Records from a data source
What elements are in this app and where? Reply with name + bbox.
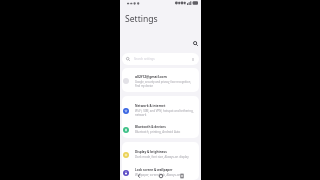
button[interactable]: Display & brightness: [122, 142, 199, 161]
button[interactable]: Bluetooth & devices: [122, 117, 199, 138]
button[interactable]: Network & internet: [122, 96, 199, 117]
staticText: Settings: [125, 13, 158, 25]
staticText: Wi-Fi, SIM, and VPN, hotspot and tetheri…: [135, 109, 197, 117]
button[interactable]: Back: [134, 171, 144, 180]
staticText: Dark mode, font size, Always-on display: [135, 155, 189, 159]
button[interactable]: Search settings: [122, 53, 199, 65]
staticText: Network & internet: [135, 104, 166, 108]
staticText: Lock screen & wallpaper: [135, 168, 173, 172]
button[interactable]: a02f12@gmail.com: [122, 68, 199, 92]
staticText: Search settings: [134, 57, 155, 61]
staticText: a02f12@gmail.com: [135, 74, 167, 79]
staticText: Google, security and privacy, face recog…: [135, 80, 191, 87]
staticText: Bluetooth & devices: [135, 125, 166, 129]
button[interactable]: Lock screen & wallpaper: [122, 161, 199, 180]
staticText: Bluetooth, printing, Android Auto: [135, 130, 181, 134]
button[interactable]: Home: [156, 171, 166, 180]
button[interactable]: Recent apps: [177, 171, 187, 180]
staticText: Display & brightness: [135, 150, 167, 154]
button[interactable]: Search: [190, 38, 201, 49]
staticText: Wallpaper, screen lock, Always-on: [135, 173, 181, 177]
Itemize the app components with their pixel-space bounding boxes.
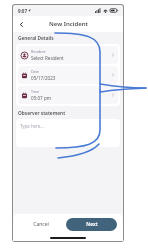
staticText: 05:07 pm [31, 95, 52, 101]
staticText: New Incident [49, 20, 88, 28]
staticText: Select Resident [31, 55, 64, 61]
button[interactable]: Date [18, 66, 118, 84]
staticText: 05/17/2023 [31, 75, 56, 81]
staticText: General Details [18, 35, 54, 42]
staticText: Type here... [20, 123, 44, 129]
button[interactable]: Cancel [19, 218, 62, 231]
staticText: Resident [31, 49, 46, 54]
staticText: Date [31, 69, 39, 74]
staticText: Time [31, 89, 40, 94]
button[interactable]: Type here... [16, 119, 120, 147]
button[interactable]: Next [66, 218, 117, 231]
staticText: Next [86, 221, 98, 228]
button[interactable]: Time [18, 86, 118, 104]
staticText: 9:07 [18, 8, 27, 14]
button[interactable]: Back [16, 19, 27, 30]
staticText: Observer statement [18, 110, 66, 117]
button[interactable]: Resident [18, 46, 118, 64]
staticText: Cancel [33, 221, 49, 228]
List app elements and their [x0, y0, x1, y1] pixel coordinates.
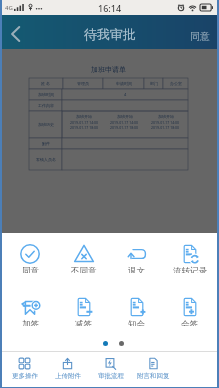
button[interactable]: 流转记录 — [163, 243, 216, 273]
staticText: 4G — [5, 4, 13, 12]
staticText: 加班历史 — [38, 122, 54, 127]
staticText: 附言和回复 — [137, 372, 170, 380]
button[interactable]: 退文 — [110, 243, 163, 273]
staticText: 流转记录 — [173, 266, 207, 273]
button[interactable]: Back — [2, 15, 28, 49]
staticText: 加签 — [22, 319, 39, 326]
button[interactable]: 不同意 — [57, 243, 110, 273]
staticText: 4 — [124, 92, 127, 97]
staticText: 16:14 — [98, 2, 122, 14]
button[interactable]: 同意 — [3, 243, 57, 273]
staticText: 办公室 — [170, 81, 182, 86]
staticText: 管理员 — [77, 81, 89, 86]
staticText: 不同意 — [71, 266, 97, 273]
staticText: 2019-01-17 14:00 — [151, 120, 180, 125]
staticText: 加班申请单 — [29, 65, 188, 74]
staticText: 退文 — [128, 266, 145, 273]
staticText: 2019-01-17 18:00 — [110, 125, 139, 130]
button[interactable]: 知会 — [110, 296, 163, 326]
staticText: 上传附件 — [55, 372, 81, 380]
button[interactable]: 减签 — [57, 296, 110, 326]
staticText: 2019-01-17 18:00 — [151, 125, 180, 130]
staticText: 减签 — [75, 319, 92, 326]
button[interactable]: 同意 — [181, 15, 217, 49]
button[interactable]: 更多操作 — [3, 352, 46, 387]
staticText: 附件 — [42, 141, 50, 146]
staticText: 加班开始 — [76, 114, 92, 119]
staticText: 工作内容 — [38, 103, 54, 108]
button[interactable]: 附言和回复 — [132, 352, 175, 387]
staticText: 待我审批 — [84, 26, 136, 42]
button[interactable]: 加签 — [3, 296, 57, 326]
staticText: 零钱人员名 — [36, 157, 56, 162]
staticText: 加班开始 — [117, 114, 133, 119]
staticText: 2019-01-17 14:00 — [70, 120, 99, 125]
staticText: 姓 名 — [41, 81, 51, 86]
staticText: 同意 — [22, 266, 39, 273]
staticText: 更多操作 — [12, 372, 38, 380]
staticText: 同意 — [190, 30, 210, 43]
staticText: 加班时间 — [38, 92, 54, 97]
staticText: 审批流程 — [98, 372, 124, 380]
staticText: 知会 — [128, 319, 145, 326]
button[interactable]: 上传附件 — [46, 352, 89, 387]
staticText: 部门 — [150, 81, 158, 86]
staticText: 加班开始 — [158, 114, 174, 119]
staticText: 2019-01-17 18:00 — [70, 125, 99, 130]
button[interactable]: 会签 — [163, 296, 216, 326]
button[interactable]: 审批流程 — [89, 352, 132, 387]
staticText: 申请时间 — [116, 81, 132, 86]
staticText: 会签 — [181, 319, 198, 326]
staticText: 2019-01-17 14:00 — [110, 120, 139, 125]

Activity
Tally the lines in the records that hold the word "更多操作". Give only the total.

Answer space
2